*Source records*:
[Start of section]

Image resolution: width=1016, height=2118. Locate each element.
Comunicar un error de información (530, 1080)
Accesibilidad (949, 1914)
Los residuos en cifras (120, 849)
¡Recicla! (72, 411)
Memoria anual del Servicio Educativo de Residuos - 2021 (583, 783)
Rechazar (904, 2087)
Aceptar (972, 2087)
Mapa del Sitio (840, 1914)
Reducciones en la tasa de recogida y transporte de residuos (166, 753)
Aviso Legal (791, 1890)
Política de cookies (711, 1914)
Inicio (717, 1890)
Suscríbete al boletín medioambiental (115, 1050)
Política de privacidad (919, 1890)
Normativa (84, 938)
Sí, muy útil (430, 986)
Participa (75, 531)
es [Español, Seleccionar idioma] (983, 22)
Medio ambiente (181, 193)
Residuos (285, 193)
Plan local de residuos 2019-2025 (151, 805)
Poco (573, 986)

[End of section]
[Start of section]

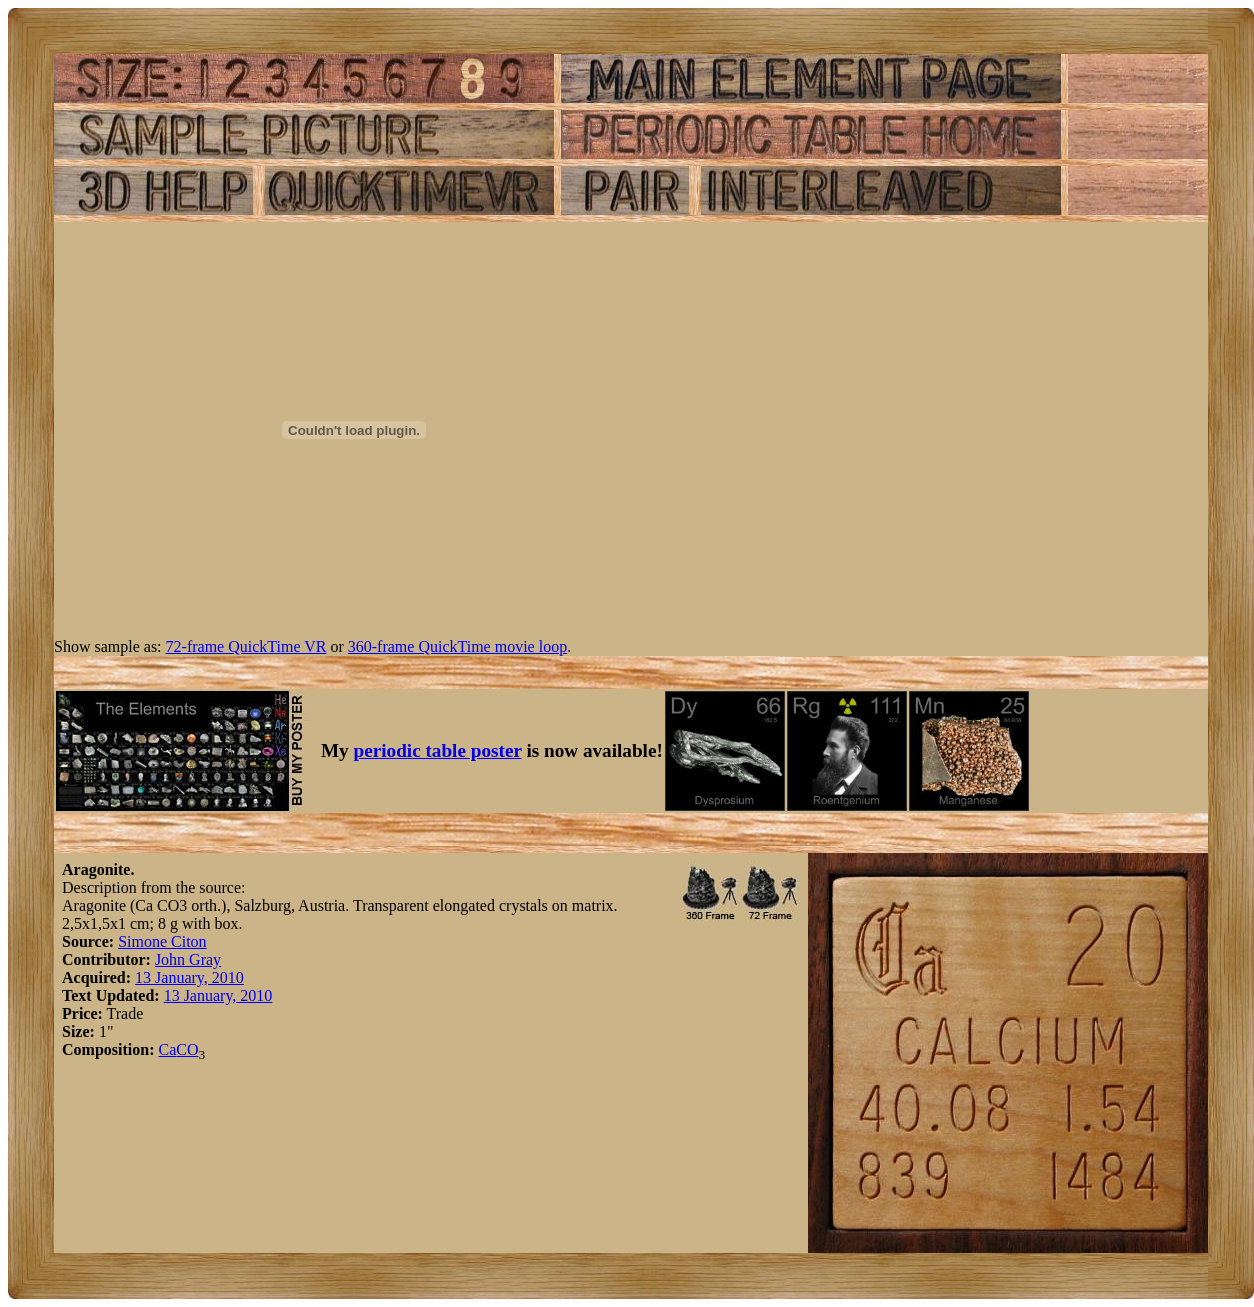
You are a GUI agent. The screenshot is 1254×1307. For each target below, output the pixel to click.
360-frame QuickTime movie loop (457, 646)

[End of section]

*What you are asked to do*:
Restate word for word the lines in the material above from the one with "Accesibilidad (949, 1914)" to the one with "Sí, muy útil (430, 986)"; both of those lines count, and nothing else does.

*Solution to this task*:
Accesibilidad (949, 1914)
Los residuos en cifras (120, 849)
¡Recicla! (72, 411)
Memoria anual del Servicio Educativo de Residuos - 2021 (583, 783)
Rechazar (904, 2087)
Aceptar (972, 2087)
Mapa del Sitio (840, 1914)
Reducciones en la tasa de recogida y transporte de residuos (166, 753)
Aviso Legal (791, 1890)
Política de cookies (711, 1914)
Inicio (717, 1890)
Suscríbete al boletín medioambiental (115, 1050)
Política de privacidad (919, 1890)
Normativa (84, 938)
Sí, muy útil (430, 986)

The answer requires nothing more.